In Pennsylvania, Trump-endorsed Dr. Mehmet Oz lost a Senate seat to the state’s Lt. Gov. John Fetterman. Oz’s primary win over hedge fund mogul Dave McCormick and conservative activist Kathy Barnette was attributed to Trump’s endorsement, and he trailed Fetterman for most of the general election. In Michigan, Trump endorsed a former official in his administration, John Gibbs, against incumbent Republican Rep. Peter Meijer, who voted for impeachment. Gibbs won the primary, but lost on Tuesday night.

There were some wins for Trump: J.D. Vance won handily in the Ohio Senate race, for example, after Trump picked him in the primary and rallied for him throughout the general. But several races remain to be called where Trump put his finger on the scale (like Arizona Senate candidate Blake Masters and Arizona governor candidate Kari Lake). All of that will call into question Trump’s political acumen as his favored candidates underperformed, while a top 2024 rival — DeSantis — had a successful night.

Winner: Baseline partisanship

The incumbent Republican governor won handily in Oklahoma on Tuesday night while the incumbent Democrat notched a victory in New York. The quick, clear results were mildly surprising, based on public polls that had Democrat Joy Hofmeister ahead of Gov. Kevin Stitt in Oklahoma and Gov. Kathy Hochul neck and neck with GOP challenger Lee Zeldin in New York.

But it turned out Democrats in Democratic states ended up voting for Democrats, while Republicans in Republican states voted for Republicans.

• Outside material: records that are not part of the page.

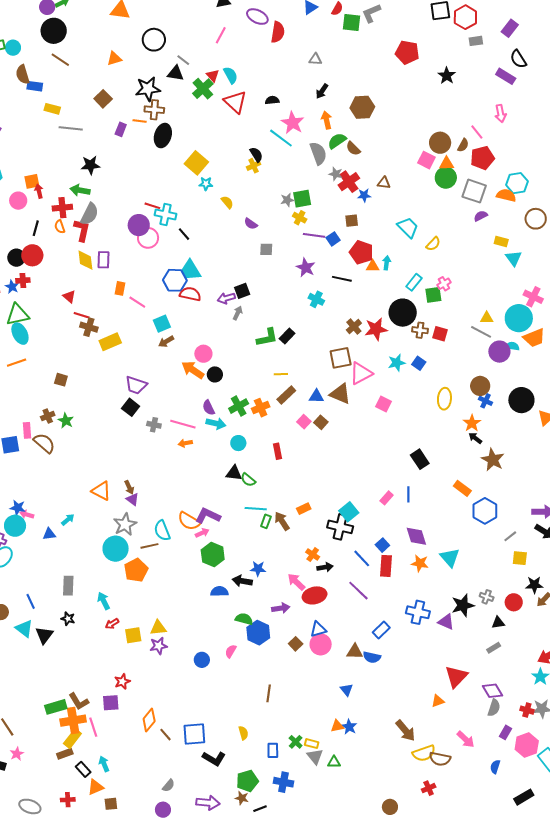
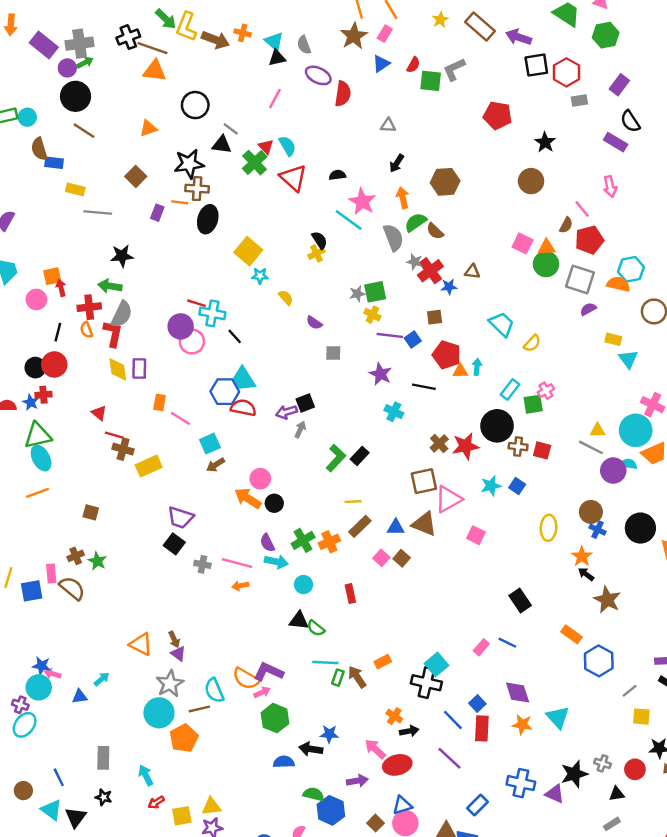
brown circle: (440, 143) -> (531, 181), moved
green L-shape: (267, 337) -> (336, 458), turned -35
blue line: (408, 494) -> (507, 643), turned -63

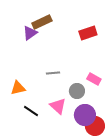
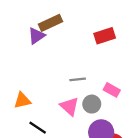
gray line: (53, 73) -> (78, 79), moved
pink triangle: (58, 106) -> (69, 106), moved

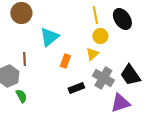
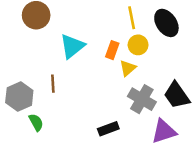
brown line: (24, 59) -> (53, 84), moved
orange rectangle: (65, 61) -> (112, 50), moved
black rectangle: (76, 88) -> (108, 129), moved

This didn’t hold everywhere. Incumbent Democrat Laura Kelly was in a strong position in the Kansas governor’s race early Wednesday, while Republicans seemed well placed in open congressional seats in New York. But more often than not, voters voted how one would expect them to. Republicans couldn’t pull off upsets they were optimistic about in Democratic-leaning congressional districts in Virginia and Rhode Island, and MAGA candidates couldn’t win statewide in states like Minnesota and New Hampshire, where Trump had never won in a general election. The result was a night that resembled the same political terrain fought over in 2020, with candidates winning narrowly in swing states after hard-fought and expensive races.

Loser: Kevin McCarthy

House Republicans are still favored to regain the majority in Congress, four years after losing it in the 2018 midterms, and current House Minority Leader Kevin McCarthy is still favored to be the speaker of the House if they do. He sounded upbeat in remarks early Wednesday. “You are out late, but when you wake up tomorrow, we will be the majority and [House Speaker] Nancy Pelosi will be in the minority,” he said.

But if McCarthy’s hair was not already uniformly silver, it would be turning gray after this Election Day.

If the GOP prevails, the House Republican leader will have to manage a far smaller majority than he had hoped. One member of Congress said earlier in the fall that McCarthy would need a big majority — one greater than 20 seats — to be guaranteed to win the speaker’s gavel in 2023.

Projections early Wednesday morning left it unclear he will hit that total, and the GOP will certainly fall short of the 60 seats that McCarthy boasted were in play just a year ago after Glenn Youngkin’s win in the Virginia governor’s race. That leaves him likely to manage a slender majority, a task that drove the last two Republican speakers, John Boehner and Paul Ryan, out of politics, as fractious right-wingers constantly rebelled against them.